Solipsism is quite false. But from its errors we may collect aspects of truth, to which we sometimes are blind. And, in the first place, though my experience is not the whole world, yet that world appears in my experience, and, so far as it exists there, it is my state of mind. That the real Absolute, or God himself, is also my state, is a truth often forgotten and to which later we shall return. And there is a second truth to which Solipsism has blindly borne witness. My way of contact with Reality is through a limited aperture. For I cannot get at it directly except through the felt “this,” and our immediate interchange and transfluence takes place through one small opening. Everything beyond, though not less real, is an expansion of the common essence which we feel burningly in this one focus. And so, in the end, to know the Universe, we must fall back upon our personal experience and sensation.

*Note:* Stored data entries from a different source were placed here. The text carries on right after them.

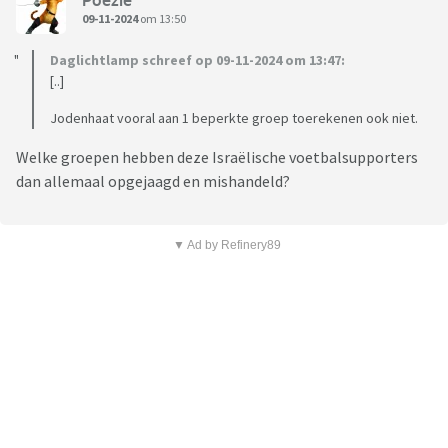
09-11-2024
om 13:50
Daglichtlamp schreef op 09-11-2024 om 13:47:
[..]
Jodenhaat vooral aan 1 beperkte groep toerekenen ook niet.
Welke groepen hebben deze Israëlische voetbalsupporters
dan allemaal opgejaagd en mishandeld?
▼ Ad by Refinery89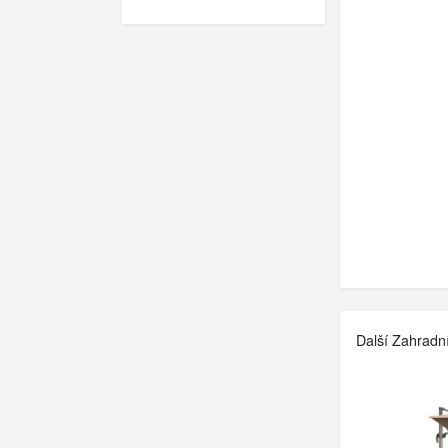
Další Zahradn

But beside these two truths there is yet another truth worth noticing. My self is certainly not the Absolute, but, without it, the Absolute would not be itself. You cannot anywhere abstract wholly from my personal feelings; you cannot say that, apart even from the meanest of these, anything else in the universe would be what it is. And in asserting this relation, this essential connection, of all reality with my self, Solipsism has emphasized what should not be forgotten. But the consequences, which properly follow from this truth, will be discussed hereafter.[1]
- ↑ I shall deal in Chapter xxvii. with the question whether, in refuting Solipsism, we have removed any ground for our conclusion that the Absolute is experience.